GIVEN DATA:
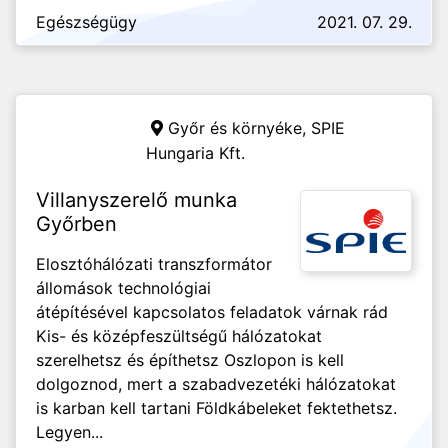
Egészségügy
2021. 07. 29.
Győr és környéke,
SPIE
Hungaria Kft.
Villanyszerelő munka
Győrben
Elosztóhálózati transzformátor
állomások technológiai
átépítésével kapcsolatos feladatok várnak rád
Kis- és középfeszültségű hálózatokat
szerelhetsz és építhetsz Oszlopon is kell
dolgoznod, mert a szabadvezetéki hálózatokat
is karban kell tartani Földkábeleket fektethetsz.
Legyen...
* * *
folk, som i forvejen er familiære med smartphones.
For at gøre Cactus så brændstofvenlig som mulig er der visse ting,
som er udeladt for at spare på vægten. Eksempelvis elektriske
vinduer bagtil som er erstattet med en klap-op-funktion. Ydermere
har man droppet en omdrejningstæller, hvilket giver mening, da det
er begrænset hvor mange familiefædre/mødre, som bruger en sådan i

PROBLEM: Restate word for word the lines of the data above, starting at the line containing "Egészségügy" and ending at the line containing "dolgoznod, mert a szabadvezetéki hálózatokat", both included, and nothing more.

ANSWER TO THIS EXERCISE:
Egészségügy
2021. 07. 29.
Győr és környéke,
SPIE
Hungaria Kft.
Villanyszerelő munka
Győrben
Elosztóhálózati transzformátor
állomások technológiai
átépítésével kapcsolatos feladatok várnak rád
Kis- és középfeszültségű hálózatokat
szerelhetsz és építhetsz Oszlopon is kell
dolgoznod, mert a szabadvezetéki hálózatokat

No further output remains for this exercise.